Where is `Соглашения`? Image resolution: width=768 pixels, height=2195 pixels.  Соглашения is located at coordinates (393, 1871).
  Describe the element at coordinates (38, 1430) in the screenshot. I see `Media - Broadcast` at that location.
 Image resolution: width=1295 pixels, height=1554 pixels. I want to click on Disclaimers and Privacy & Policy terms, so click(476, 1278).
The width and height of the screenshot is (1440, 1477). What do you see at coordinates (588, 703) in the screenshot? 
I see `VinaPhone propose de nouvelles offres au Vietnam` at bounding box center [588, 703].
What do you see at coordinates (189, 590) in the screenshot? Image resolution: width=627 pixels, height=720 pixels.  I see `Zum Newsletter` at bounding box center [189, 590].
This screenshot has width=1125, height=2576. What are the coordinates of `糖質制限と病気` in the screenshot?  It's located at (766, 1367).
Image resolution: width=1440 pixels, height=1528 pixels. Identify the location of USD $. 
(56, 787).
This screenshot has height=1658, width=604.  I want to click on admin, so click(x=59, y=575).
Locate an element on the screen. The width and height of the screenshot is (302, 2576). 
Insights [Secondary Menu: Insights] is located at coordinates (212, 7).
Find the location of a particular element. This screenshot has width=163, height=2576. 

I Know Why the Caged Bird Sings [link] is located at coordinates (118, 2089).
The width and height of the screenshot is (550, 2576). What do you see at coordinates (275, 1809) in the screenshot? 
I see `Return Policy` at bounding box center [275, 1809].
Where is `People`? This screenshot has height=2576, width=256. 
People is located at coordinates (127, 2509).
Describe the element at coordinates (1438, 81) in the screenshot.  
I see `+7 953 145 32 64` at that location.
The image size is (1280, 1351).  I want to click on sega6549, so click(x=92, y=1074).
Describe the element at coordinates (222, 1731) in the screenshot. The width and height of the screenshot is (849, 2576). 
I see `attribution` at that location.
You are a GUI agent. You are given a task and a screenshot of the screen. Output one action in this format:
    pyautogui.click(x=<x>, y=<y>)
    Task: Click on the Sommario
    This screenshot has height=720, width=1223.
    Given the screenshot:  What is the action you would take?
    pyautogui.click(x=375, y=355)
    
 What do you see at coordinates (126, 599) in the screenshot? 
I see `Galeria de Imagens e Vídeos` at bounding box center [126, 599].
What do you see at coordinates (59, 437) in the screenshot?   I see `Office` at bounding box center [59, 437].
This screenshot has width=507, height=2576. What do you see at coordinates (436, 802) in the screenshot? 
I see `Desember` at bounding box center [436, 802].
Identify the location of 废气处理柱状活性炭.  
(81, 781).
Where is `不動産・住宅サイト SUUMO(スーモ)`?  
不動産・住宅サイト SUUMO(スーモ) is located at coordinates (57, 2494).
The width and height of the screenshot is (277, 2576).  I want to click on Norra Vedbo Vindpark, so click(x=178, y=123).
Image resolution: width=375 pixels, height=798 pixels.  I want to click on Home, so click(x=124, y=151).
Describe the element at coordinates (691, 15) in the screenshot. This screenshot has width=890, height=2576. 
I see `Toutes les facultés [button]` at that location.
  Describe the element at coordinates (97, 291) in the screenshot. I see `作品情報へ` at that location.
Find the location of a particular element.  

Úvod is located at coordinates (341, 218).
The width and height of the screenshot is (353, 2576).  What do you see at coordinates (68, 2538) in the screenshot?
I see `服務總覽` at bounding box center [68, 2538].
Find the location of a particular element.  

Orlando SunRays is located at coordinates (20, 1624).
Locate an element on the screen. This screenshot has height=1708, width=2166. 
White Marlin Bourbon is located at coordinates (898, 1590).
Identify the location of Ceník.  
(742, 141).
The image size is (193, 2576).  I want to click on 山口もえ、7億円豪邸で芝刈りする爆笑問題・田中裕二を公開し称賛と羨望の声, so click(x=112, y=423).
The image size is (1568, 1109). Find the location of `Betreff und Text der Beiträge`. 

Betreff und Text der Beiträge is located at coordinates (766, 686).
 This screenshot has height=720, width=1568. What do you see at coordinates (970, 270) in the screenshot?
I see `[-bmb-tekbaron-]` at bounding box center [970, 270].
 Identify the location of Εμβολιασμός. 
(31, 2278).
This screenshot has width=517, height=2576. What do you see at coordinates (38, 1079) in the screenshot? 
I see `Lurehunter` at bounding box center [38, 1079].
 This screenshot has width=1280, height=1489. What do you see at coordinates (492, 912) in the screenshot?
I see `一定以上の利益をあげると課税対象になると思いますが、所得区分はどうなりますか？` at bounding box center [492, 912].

·····

• Try it:
Give back the whole listing exactly as it reads.

• Response area:
Where is `Соглашения`? Image resolution: width=768 pixels, height=2195 pixels.  Соглашения is located at coordinates (393, 1871).
  Describe the element at coordinates (38, 1430) in the screenshot. I see `Media - Broadcast` at that location.
 Image resolution: width=1295 pixels, height=1554 pixels. I want to click on Disclaimers and Privacy & Policy terms, so click(476, 1278).
The width and height of the screenshot is (1440, 1477). What do you see at coordinates (588, 703) in the screenshot? 
I see `VinaPhone propose de nouvelles offres au Vietnam` at bounding box center [588, 703].
What do you see at coordinates (189, 590) in the screenshot? Image resolution: width=627 pixels, height=720 pixels.  I see `Zum Newsletter` at bounding box center [189, 590].
This screenshot has width=1125, height=2576. What are the coordinates of `糖質制限と病気` in the screenshot?  It's located at (766, 1367).
Image resolution: width=1440 pixels, height=1528 pixels. Identify the location of USD $. 
(56, 787).
This screenshot has height=1658, width=604.  I want to click on admin, so click(x=59, y=575).
Locate an element on the screen. The width and height of the screenshot is (302, 2576). 
Insights [Secondary Menu: Insights] is located at coordinates (212, 7).
Find the location of a particular element. This screenshot has width=163, height=2576. 

I Know Why the Caged Bird Sings [link] is located at coordinates (118, 2089).
The width and height of the screenshot is (550, 2576). What do you see at coordinates (275, 1809) in the screenshot? 
I see `Return Policy` at bounding box center [275, 1809].
Where is `People`? This screenshot has height=2576, width=256. 
People is located at coordinates (127, 2509).
Describe the element at coordinates (1438, 81) in the screenshot.  
I see `+7 953 145 32 64` at that location.
The image size is (1280, 1351).  I want to click on sega6549, so click(x=92, y=1074).
Describe the element at coordinates (222, 1731) in the screenshot. The width and height of the screenshot is (849, 2576). 
I see `attribution` at that location.
You are a GUI agent. You are given a task and a screenshot of the screen. Output one action in this format:
    pyautogui.click(x=<x>, y=<y>)
    Task: Click on the Sommario
    This screenshot has height=720, width=1223.
    Given the screenshot:  What is the action you would take?
    pyautogui.click(x=375, y=355)
    
 What do you see at coordinates (126, 599) in the screenshot? 
I see `Galeria de Imagens e Vídeos` at bounding box center [126, 599].
What do you see at coordinates (59, 437) in the screenshot?   I see `Office` at bounding box center [59, 437].
This screenshot has width=507, height=2576. What do you see at coordinates (436, 802) in the screenshot? 
I see `Desember` at bounding box center [436, 802].
Identify the location of 废气处理柱状活性炭.  
(81, 781).
Where is `不動産・住宅サイト SUUMO(スーモ)`?  
不動産・住宅サイト SUUMO(スーモ) is located at coordinates (57, 2494).
The width and height of the screenshot is (277, 2576).  I want to click on Norra Vedbo Vindpark, so click(x=178, y=123).
Image resolution: width=375 pixels, height=798 pixels.  I want to click on Home, so click(x=124, y=151).
Describe the element at coordinates (691, 15) in the screenshot. This screenshot has width=890, height=2576. 
I see `Toutes les facultés [button]` at that location.
  Describe the element at coordinates (97, 291) in the screenshot. I see `作品情報へ` at that location.
Find the location of a particular element.  

Úvod is located at coordinates (341, 218).
The width and height of the screenshot is (353, 2576).  What do you see at coordinates (68, 2538) in the screenshot?
I see `服務總覽` at bounding box center [68, 2538].
Find the location of a particular element.  

Orlando SunRays is located at coordinates (20, 1624).
Locate an element on the screen. This screenshot has height=1708, width=2166. 
White Marlin Bourbon is located at coordinates (898, 1590).
Identify the location of Ceník.  
(742, 141).
The image size is (193, 2576).  I want to click on 山口もえ、7億円豪邸で芝刈りする爆笑問題・田中裕二を公開し称賛と羨望の声, so click(x=112, y=423).
The image size is (1568, 1109). Find the location of `Betreff und Text der Beiträge`. 

Betreff und Text der Beiträge is located at coordinates (766, 686).
 This screenshot has height=720, width=1568. What do you see at coordinates (970, 270) in the screenshot?
I see `[-bmb-tekbaron-]` at bounding box center [970, 270].
 Identify the location of Εμβολιασμός. 
(31, 2278).
This screenshot has width=517, height=2576. What do you see at coordinates (38, 1079) in the screenshot? 
I see `Lurehunter` at bounding box center [38, 1079].
 This screenshot has width=1280, height=1489. What do you see at coordinates (492, 912) in the screenshot?
I see `一定以上の利益をあげると課税対象になると思いますが、所得区分はどうなりますか？` at bounding box center [492, 912].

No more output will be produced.